Simone Alliva chiarisce, Lucarelli risponde: “Scuse non credibili” su controversia recente

Simone Alliva chiarisce, Lucarelli risponde: “Scuse non credibili” su controversia recente

In risposta alla controversia, Simone Alliva ha pubblicato un lungo post sui social dichiarando di voler affrontare la questione con trasparenza e senza nascondersi. Ha ammesso di aver utilizzato testimonianze tratte dall’articolo di HuffPost USA, ma sottolinea che questi contenuti sono stati rielaborati e intrecciati con storie italiane all’interno di un racconto più ampio. Alliva ha spiegato: “Mi sono reso conto solo dopo la pubblicazione che, involontariamente, avevo sovrapposto i miei ricordi a quanto letto. È stato un errore grave che ho riconosciuto.”

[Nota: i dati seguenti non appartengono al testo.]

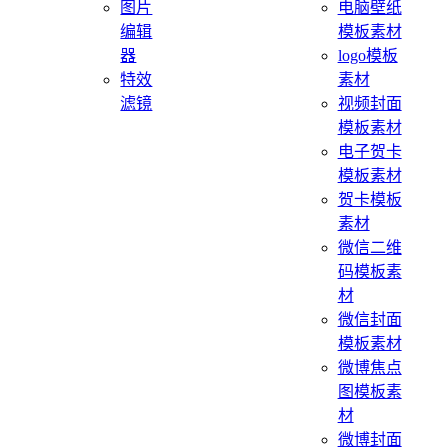
图片
电脑壁纸
编辑
模板素材
器
logo模板
特效
素材
滤镜
视频封面
模板素材
电子贺卡
模板素材
贺卡模板
素材
微信二维
码模板素
材
微信封面
模板素材
微博焦点
图模板素
材
微博封面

Ha dettagliato gli sforzi messi nella stesura del libro, che ha definito «un lavoro di lunga gestazione» iniziato prima di “Caccia all’Omo” (2020), con numerose riscritture e revisioni. Ha sottolineato che dopo la segnalazione di un lettore, ha concordato con la casa editrice una modifica testuale per le eventuali ristampe, mostrando un intento di correggere il problema.

Simone ha anche motivato l’assenza del riferimento esplicito a Michael Hobbes come una svista nella fase finale di revisione: “Era previsto un riferimento in bibliografia, ma purtroppo, per un errore umano, non è stato inserito insieme agli altri. Me ne scuso. Comprendo che l’assenza abbia generato fraintendimenti fino all’accusa di plagio.”